The newer injunction puts right this inequality by ensuring that the difference in legal test does not relate to who the person is that is being harmed, rather where the behaviour is taking place.
The closure order that we have now is a second-generation crack-house closure/premises closure order that we had in previous legislation. There are however some notable differences. For both these powers there had to have been an incident occurring within three months of the application being made to court; the closure order replacing these powers allows an application to be made where there is evidence to suggest that disorder is going to take place (such as intelligence to suggest an illegal rave at a disused factory). We can effectively close the premises down before the harm has even been caused.
We are also fairly well versed now in the potential to use the closure order to protect vulnerable people. The order can be made on a partial basis, meaning that the tenant can remain in their home yet ensuring that all other negative influences are banned from attending the address.

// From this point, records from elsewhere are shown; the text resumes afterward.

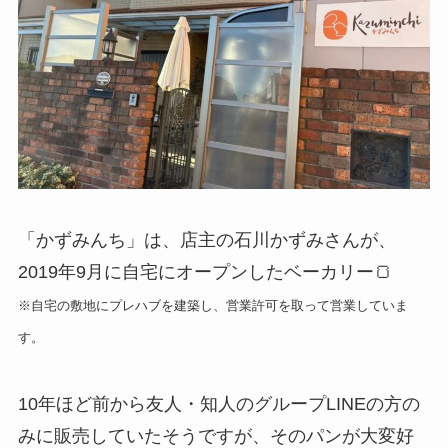
「かずみんち」は、店主の石川かずみさんが、
2019年9月に自宅にオープンしたベーカリー🍞
※自宅の敷地にプレハブを建築し、営業許可を取って営業していま
す。
10年ほど前から友人・知人のグループLINEの方の
みに販売していたそうですが、そのパンが大変好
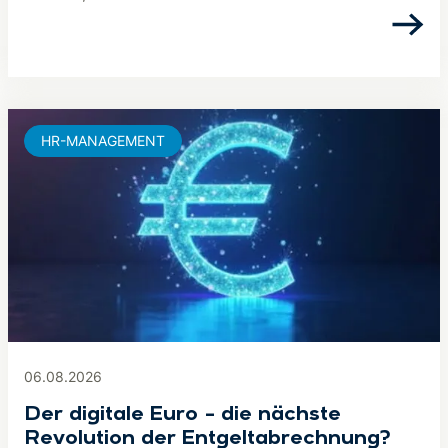
HR-MANAGEMENT
06.08.2026
Der digitale Euro – die nächste
Revolution der Entgeltabrechnung?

There was great concern when the absolute ground for possession was announced that it was a case of something sounding too good to be true, given that we were still working out the implications of the Manchester City Council v Pinnock case and those that followed, and the ramifications of defendants raising human rights or equality act challenges in cases where possession would ordinarily be all but guaranteed. We were also concerned that judges may become reticent to grant Part 1 injunctions, believing that doing so would light the touch paper for eviction under the absolute ground.
Whilst we must, of course, continue to use the absolute ground in a measured fashion, offering appeal routes for tenants and competing robust proportionality assessments, neither of the above concerns has borne out to any real degree.

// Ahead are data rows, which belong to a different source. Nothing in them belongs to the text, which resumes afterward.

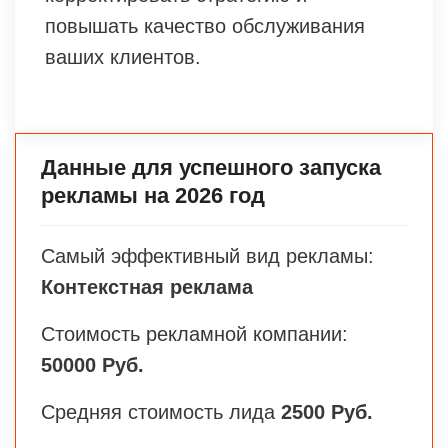
повышать качество обслуживания
ваших клиентов.
Данные для успешного запуска
рекламы на 2026 год
Самый эффективный вид рекламы:
Контекстная реклама
Стоимость рекламной компании:
50000 Руб.
Средняя стоимость лида
2500 Руб.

There also appears to be some changes in the trends for using the informal tools commonly associated with ASB resolution. Ten years ago, I worked for a council which had a highly effective, and relatively simple, acceptable behaviour contract (ABC) process. All partners could feed information into a partnership database, joint letters would be created, cases would be escalated in a timely manner, the early help service was involved in all ABCs that were created and enforcement action was taken where necessary. In fact, a very small number of cases went to legal action, given the robust, holistic and structured approach of the earlier stages of the process.
Fast forward ten years and the number of ABCs I see being used has reduced significantly. In addition, the partnership processes that we used to see work so well have been mostly disbanded. This reduction in use of the ABC appears to correlate with the reduction of neighbourhood police officers, community wardens and council ASB officers.
Unfortunately, the consequence of these decisions can be felt in ASB casework. The main issue is that cases have a tendency to float around for months, sometimes years. These are the cases where warning letters and meetings have not successfully resolved the issue, yet it is felt (sometimes wrongly) that there is not enough evidence available to take legal action. What the ABC offers is a middle ground tool that shows a perpetrator that the severity of a situation is escalating and provides practitioners with a structured way of putting boundaries and support in place.
Finally, back in 2009, we were still recovering from the devastation at the death of Fiona and Francesca Pilkington, and the implications on ASB practice arising from the serious case review recommendations. It was this case that changed the way we did things, refocussing our minds on the importance of taking a risk/harm-centred approach to ASB. It reinvigorated multi-agency meetings, ensuring they did not just consider the behaviour but also the harm, led to an almost universal introduction of risk assessment tools for victims and eventually led to the creation of the community trigger in the ASB Act of 2014.
As we move into the next decade, it is important that we continue to utilise the ASB toolkit to its fullest capability, reflecting back on things that have worked over the last ten years and how we may reintroduce these practices to the work that we do today. Above all else, we must ensure that we continue to keep the victims of ASB at the heart of our case management.